Grüne jubeln, Frust bei der SPD, NRZ 27.05.2019
Auch in Rheinberg, Alpen, Xanten und Sonsbeck war die Wahlbeteiligung größer als vor fünf Jahren. Die Grünen legten auf über 20 Prozent zu. Einbrüche auch bei der CDU
Lange Pausen hatte das Team um Wahlvorsteher Christian Nickenig gestern nicht. Fast am laufenden Band kamen am Nachmittag Rheinberger mit ihren Wahlbenachrichtigungen ins Pfarrheim St. Peter, das zum Wahllokal umfunktioniert wurde. „Für eine Europawahl ist ziemlich viel los. Wir haben schon eine Beteiligung, die bei über 50 Prozent liegt“, sagte Nickenig. Zu diesem Zeitpunkt hatte das Wahllokal noch gut zwei Stunden geöffnet.
Der Wahlvorsteher erklärt sich die verhältnismäßig hohe Wahlbeteiligung mit dem steigenden Interesse an Europa. Neben ihm kontrollierten Swen Denzau, Günter van Wesel und Andrea Weißenfels, ob Wahlbenachrichtigung und Personalausweis gültig sind, führten eine Strichliste. Dann ging es ans Auszählen: Die große Wahlurne wurde ausgekippt, die Stimmzettel sortiert und das Ergebnis zum Wahlbüro ins Stadthaus gebracht. Der Eindruck der Wahlhelfer täuschte schließlich nicht. In Rheinberg lag die Wahlbeteiligung bei 63,56 Prozent, knapp zwölf Prozentpunkte höher als bei der Europawahl 2014. Auch in Alpen gaben deutlich mehr Bürger ihre Stimme ab (70 Prozent). In Xanten und Sonsbeck stieg die Beteiligung ebenfalls – wenn auch nicht so stark.

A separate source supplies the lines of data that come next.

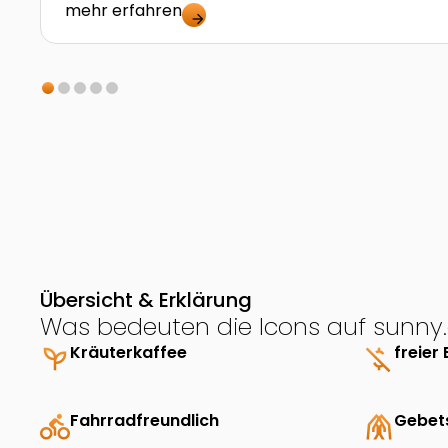
mehr erfahren
arrow_forward
Übersicht & Erklärung
Was bedeuten die Icons auf sunny.
psychiatry
Kräuterkaffee
money_off
freier 
directions_bike
Fahrradfreundlich
folded_hands
Gebet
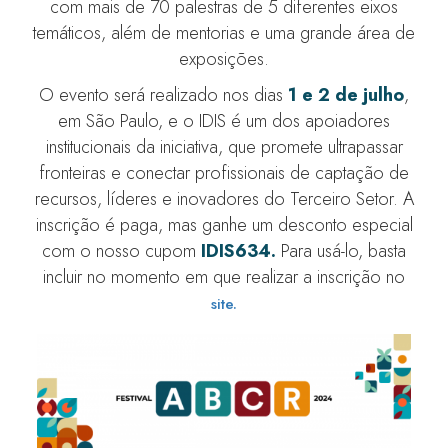
com mais de 70 palestras de 5 diferentes eixos
temáticos, além de mentorias e uma grande área de
exposições.
O evento será realizado nos dias
1 e 2 de julho
,
em São Paulo, e o IDIS é um dos apoiadores
institucionais da iniciativa, que promete ultrapassar
fronteiras e conectar profissionais de captação de
recursos, líderes e inovadores do Terceiro Setor. A
inscrição é paga, mas ganhe um desconto especial
com o nosso cupom
IDIS
63
4.
Para usá-lo, basta
incluir no momento em que realizar a inscrição no
site.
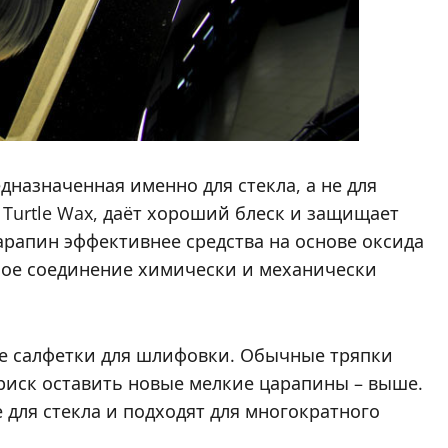
назначенная именно для стекла, а не для
к Turtle Wax, даёт хороший блеск и защищает
арапин эффективнее средства на основе оксида
вное соединение химически и механически
е салфетки для шлифовки. Обычные тряпки
а риск оставить новые мелкие царапины – выше.
для стекла и подходят для многократного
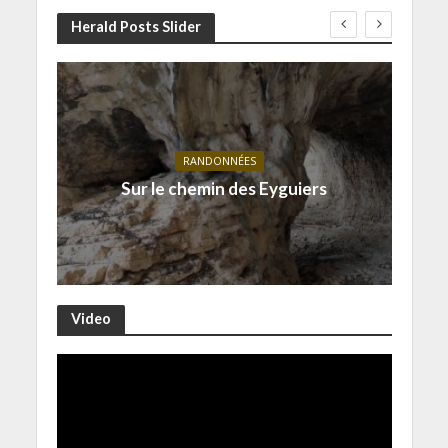
Herald Posts Slider
RANDONNÉES
Sur le chemin des Eyguiers
Video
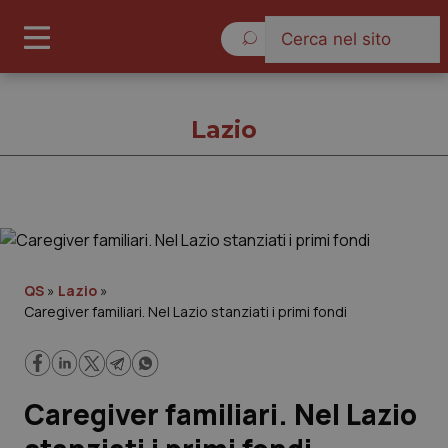
Sabato 8 Agosto 2026
Lazio
Lazio
Cronache
QS
»
Lazio
»
Caregiver familiari. Nel Lazio stanziati i primi fondi
Governo e Parlamento
Regioni e Asl
Caregiver familiari. Nel Lazio
Lavoro e Professioni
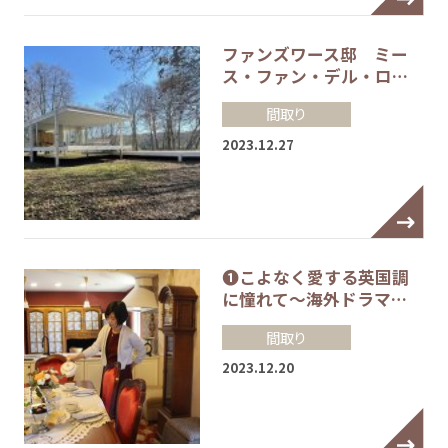
ファンズワース邸 ミー
ス・ファン・デル・ロ…
間取り
2023.12.27
❶こよなく愛する英国調
に憧れて～海外ドラマ…
間取り
2023.12.20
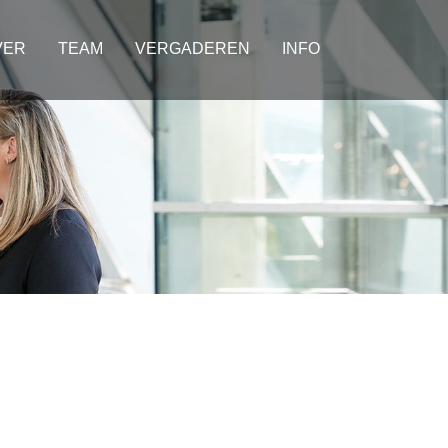
VER
TEAM
VERGADEREN
INFO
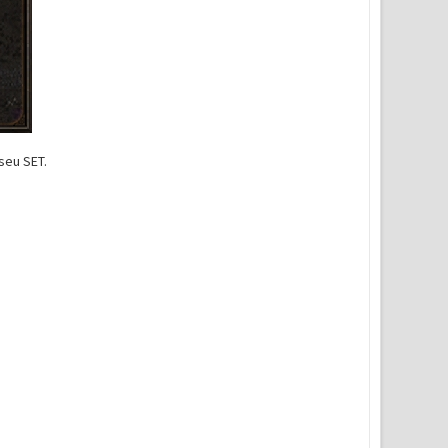
seu SET.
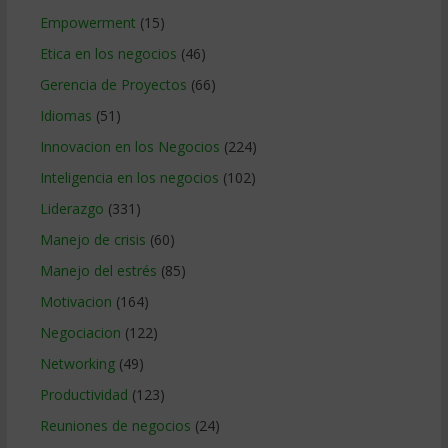
Empowerment
(15)
Etica en los negocios
(46)
Gerencia de Proyectos
(66)
Idiomas
(51)
Innovacion en los Negocios
(224)
Inteligencia en los negocios
(102)
Liderazgo
(331)
Manejo de crisis
(60)
Manejo del estrés
(85)
Motivacion
(164)
Negociacion
(122)
Networking
(49)
Productividad
(123)
Reuniones de negocios
(24)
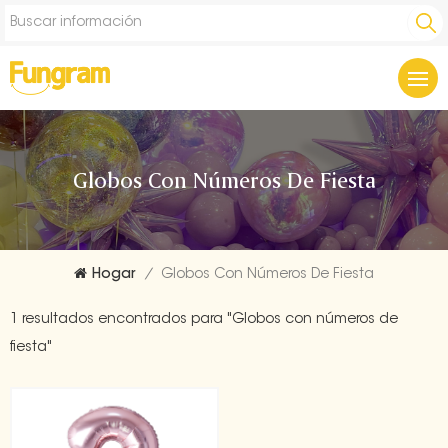
Globos Con Números De Fiesta
Hogar
/
Globos Con Números De Fiesta
1 resultados encontrados para "Globos con números de
fiesta"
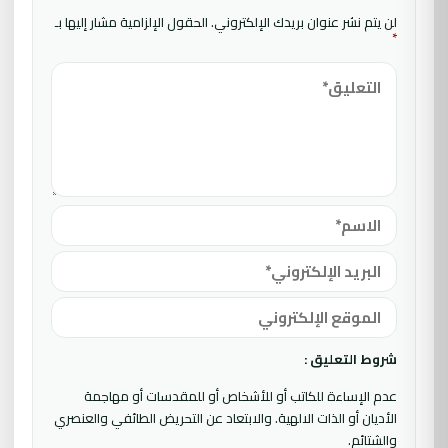
لن يتم نشر عنوان بريدك الإلكتروني.
الحقول الإلزامية مشار إليها بـ
*
شروط التعليق :
عدم الإساءة للكاتب أو للأشخاص أو للمقدسات أو مهاجمة
الأديان أو الذات الالهية. والابتعاد عن التحريض الطائفي والعنصري
والشتائم.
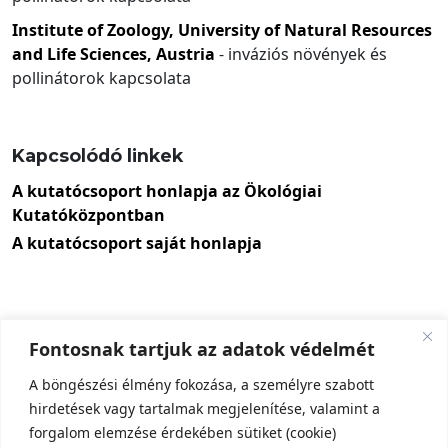
Institute of Zoology, University of Natural Resources
and Life Sciences, Austria
- inváziós növények és
pollinátorok kapcsolata
Kapcsolódó linkek
A kutatócsoport honlapja az Ökológiai
Kutatóközpontban
A kutatócsoport saját honlapja
Fontosnak tartjuk az adatok védelmét
A böngészési élmény fokozása, a személyre szabott
hirdetések vagy tartalmak megjelenítése, valamint a
forgalom elemzése érdekében sütiket (cookie)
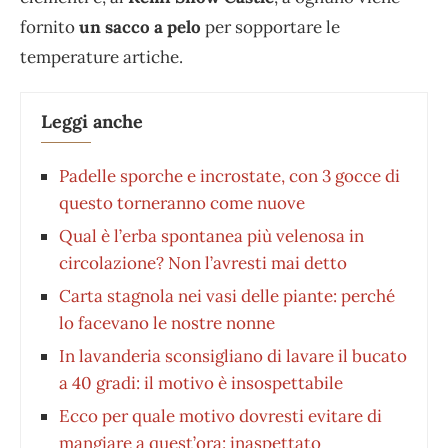
fornito
un sacco a pelo
per sopportare le
temperature artiche.
Leggi anche
Padelle sporche e incrostate, con 3 gocce di
questo torneranno come nuove
Qual è l’erba spontanea più velenosa in
circolazione? Non l’avresti mai detto
Carta stagnola nei vasi delle piante: perché
lo facevano le nostre nonne
In lavanderia sconsigliano di lavare il bucato
a 40 gradi: il motivo è insospettabile
Ecco per quale motivo dovresti evitare di
mangiare a quest’ora: inaspettato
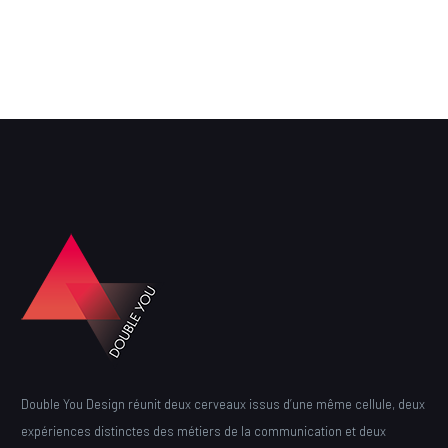
Double You Design réunit deux cerveaux issus d’une même cellule, deux
expériences distinctes des métiers de la communication et deux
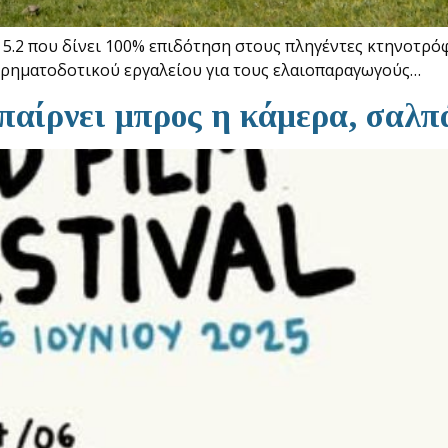
ο 5.2 που δίνει 100% επιδότηση στους πληγέντες κτηνοτρ
χρηματοδοτικού εργαλείου για τους ελαιοπαραγωγούς…
παίρνει μπρος η κάμερα, σαλπά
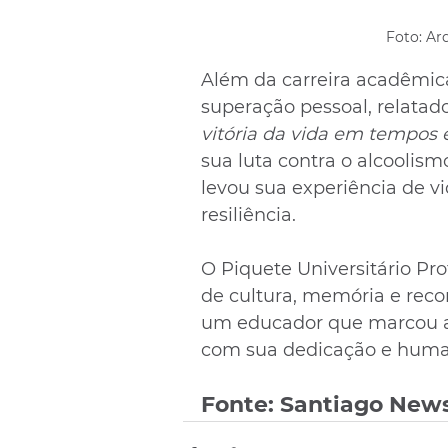
Foto: Ar
Além da carreira acadêmica
superação pessoal, relatado
vitória da vida em tempos
sua luta contra o alcoolism
levou sua experiência de vi
resiliência.
O Piquete Universitário Pr
de cultura, memória e reco
um educador que marcou a 
com sua dedicação e huma
Fonte: Santiago New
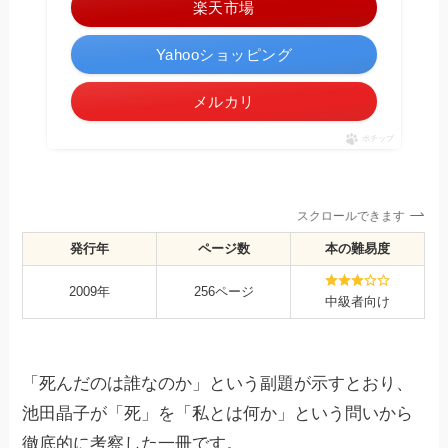
楽天市場
Yahooショッピング
メルカリ
ポチップ
スクロールできます
発行年
ページ数
本の難易度
2009年
256ページ
中級者向け
「死んだのは誰なのか」という副題が示すとおり、
池田晶子が「死」を「私とは何か」という問いから
徹底的に考察した一冊です。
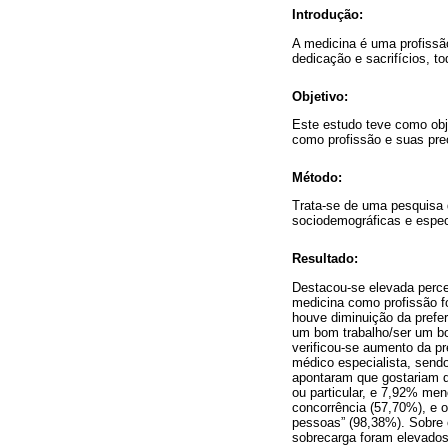
Introdução:
A medicina é uma profissão
dedicação e sacrifícios, t
Objetivo:
Este estudo teve como obj
como profissão e suas pre
Método:
Trata-se de uma pesquisa q
sociodemográficas e espec
Resultado:
Destacou-se elevada perce
medicina como profissão fo
houve diminuição da prefer
um bom trabalho/ser um bom
verificou-se aumento da pr
médico especialista, sendo
apontaram que gostariam d
ou particular, e 7,92% men
concorrência (57,70%), e o 
pessoas” (98,38%). Sobre 
sobrecarga foram elevado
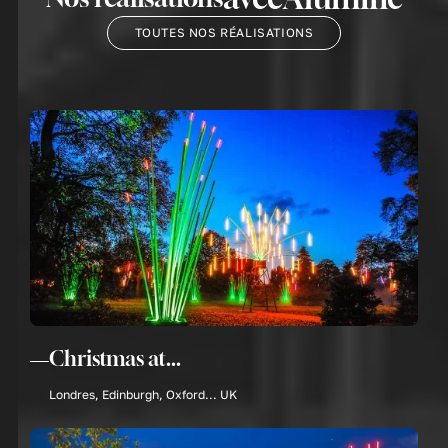
TOUTES NOS RÉALISATIONS
Christmas at...
Londres, Edinburgh, Oxford... UK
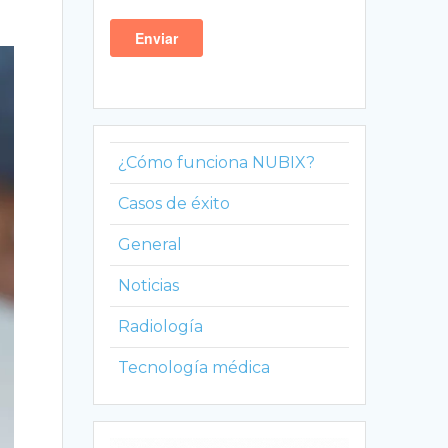
¿Cómo funciona NUBIX?
Casos de éxito
General
Noticias
Radiología
Tecnología médica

Sieger der Europawahl sind im Kreis Wesel definitiv die Grünen. Sie konnten in allen hiesigen Kommunen zulegen und zogen als zweitstärkste Kraft an der SPD vorbei. Groß war die Freude daher natürlich auch bei Lukas Aster über den satten Zugewinn von knapp 13 Prozent „seiner“ Sonsbecker Grünen. „Die Menschen merken, dass es fünf vor zwölf beim Thema Klima und Verkehr ist. Und dass man diese Probleme nicht lokal lösen, sondern dafür eine starke Stimme in Europa braucht.“ Trotz eines eher dezenten Wahlkampfes ohne Werbetrommel hätten sich die Bürger angesprochen gefühlt.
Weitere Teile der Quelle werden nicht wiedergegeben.